Top of Recorded data

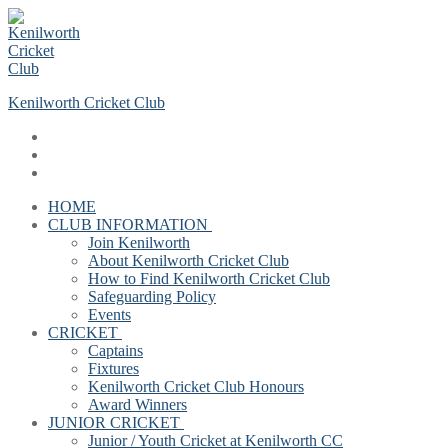
Skip
Menu
Close
to
content
Kenilworth Cricket Club
HOME
CLUB INFORMATION
Join Kenilworth
About Kenilworth Cricket Club
How to Find Kenilworth Cricket Club
Safeguarding Policy
Events
CRICKET
Captains
Fixtures
Kenilworth Cricket Club Honours
Award Winners
JUNIOR CRICKET
Junior / Youth Cricket at Kenilworth CC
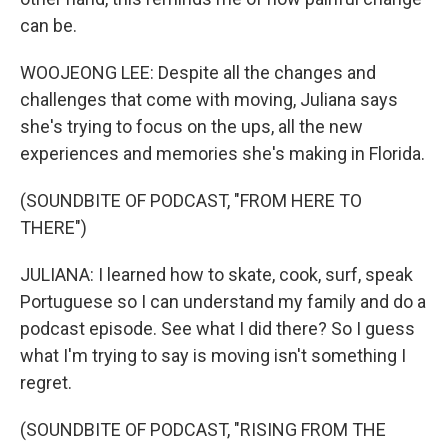
can be.
WOOJEONG LEE: Despite all the changes and
challenges that come with moving, Juliana says
she's trying to focus on the ups, all the new
experiences and memories she's making in Florida.
(SOUNDBITE OF PODCAST, "FROM HERE TO
THERE")
JULIANA: I learned how to skate, cook, surf, speak
Portuguese so I can understand my family and do a
podcast episode. See what I did there? So I guess
what I'm trying to say is moving isn't something I
regret.
(SOUNDBITE OF PODCAST, "RISING FROM THE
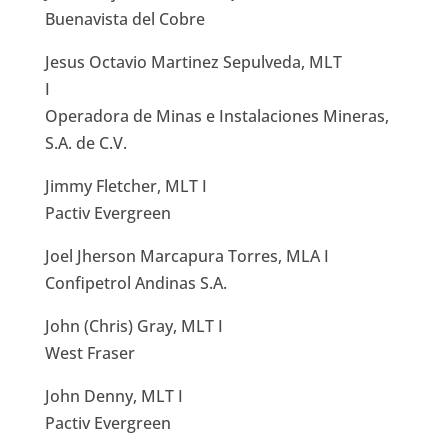
Buenavista del Cobre
Jesus Octavio Martinez Sepulveda, MLT
I
Operadora de Minas e Instalaciones Mineras,
S.A. de C.V.
Jimmy Fletcher, MLT I
Pactiv Evergreen
Joel Jherson Marcapura Torres, MLA I
Confipetrol Andinas S.A.
John (Chris) Gray, MLT I
West Fraser
John Denny, MLT I
Pactiv Evergreen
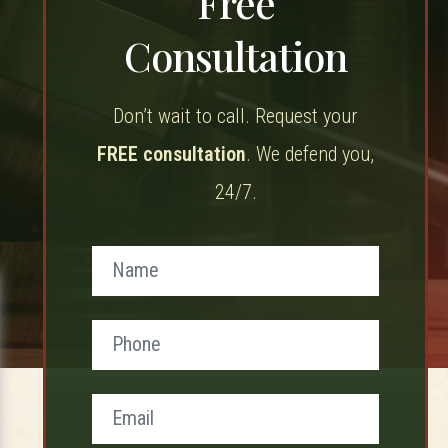
Free
Consultation
Don’t wait to call. Request your
FREE consultation
. We defend you,
24/7.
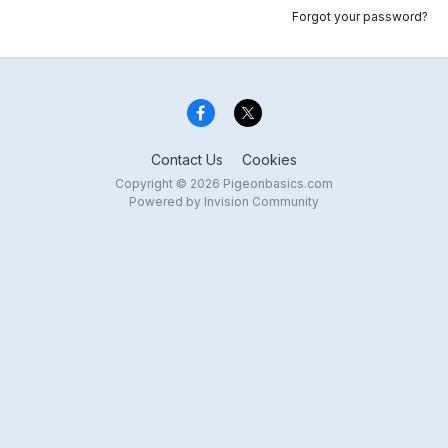
Forgot your password?
Contact Us
Cookies
Copyright © 2026 Pigeonbasics.com
Powered by Invision Community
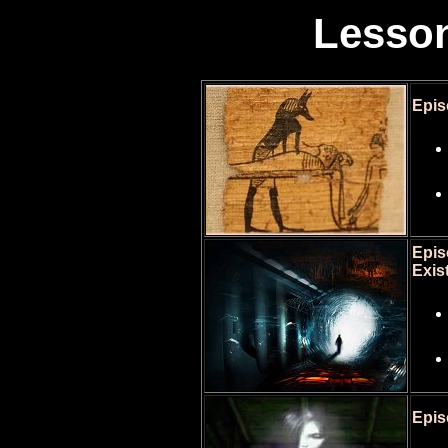
Lesson
Epis
Epis
Exis
Epis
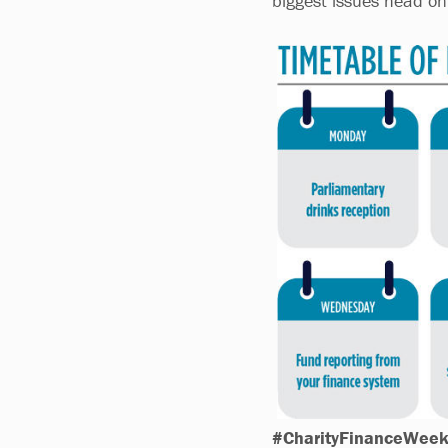
biggest issues head on
#CharityFinanceWee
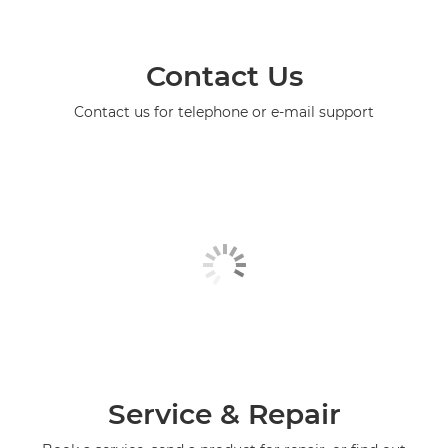
Contact Us
Contact us for telephone or e-mail support
Service & Repair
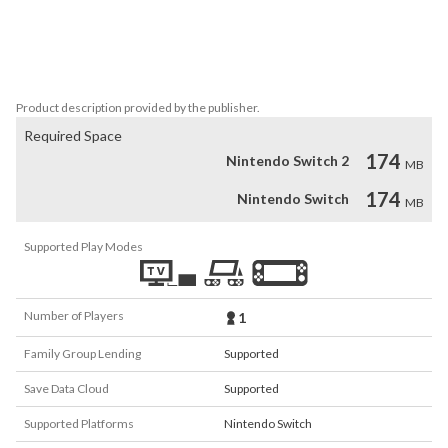
customizable characters, invest in the village for research and 
development, or change class to develop and strengthen your 
army. Enjoy all the rest of this full-scale strategy RPG with 
beautiful pixel artstyle!
Product description provided by the publisher.
Required Space
174
Nintendo Switch 2
MB
174
Nintendo Switch
MB
Supported Play Modes
Number of Players
1
Family Group Lending
Supported
Save Data Cloud
Supported
Supported Platforms
Nintendo Switch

Bottom of Recorded data

> **Task description**: An exact copy of every entry, pictures left out, is what to write here.

> **Response to the exercise**:
Skip
Menu
Close
to
content
Kenilworth Cricket Club
HOME
CLUB INFORMATION
Join Kenilworth
About Kenilworth Cricket Club
How to Find Kenilworth Cricket Club
Safeguarding Policy
Events
CRICKET
Captains
Fixtures
Kenilworth Cricket Club Honours
Award Winners
JUNIOR CRICKET
Junior / Youth Cricket at Kenilworth CC
can be.
WOOJEONG LEE: Despite all the changes and
challenges that come with moving, Juliana says
she's trying to focus on the ups, all the new
experiences and memories she's making in Florida.
(SOUNDBITE OF PODCAST, "FROM HERE TO
THERE")
JULIANA: I learned how to skate, cook, surf, speak
Portuguese so I can understand my family and do a
podcast episode. See what I did there? So I guess
what I'm trying to say is moving isn't something I
regret.
(SOUNDBITE OF PODCAST, "RISING FROM THE
Buenavista del Cobre
Jesus Octavio Martinez Sepulveda, MLT
I
Operadora de Minas e Instalaciones Mineras,
S.A. de C.V.
Jimmy Fletcher, MLT I
Pactiv Evergreen
Joel Jherson Marcapura Torres, MLA I
Confipetrol Andinas S.A.
John (Chris) Gray, MLT I
West Fraser
John Denny, MLT I
Pactiv Evergreen
Free
Consultation
Don’t wait to call. Request your
FREE consultation
. We defend you,
24/7.
Forgot your password?
Contact Us
Cookies
Copyright © 2026 Pigeonbasics.com
Powered by Invision Community
Lesson
Epis
Epis
Exis
Epis
biggest issues head on
#CharityFinanceWee
Contact Us
Contact us for telephone or e-mail support
Service & Repair
customizable characters, invest in the village for research and 
development, or change class to develop and strengthen your 
army. Enjoy all the rest of this full-scale strategy RPG with 
beautiful pixel artstyle!
Product description provided by the publisher.
Required Space
174
Nintendo Switch 2
MB
174
Nintendo Switch
MB
Supported Play Modes
Number of Players
1
Family Group Lending
Supported
Save Data Cloud
Supported
Supported Platforms
Nintendo Switch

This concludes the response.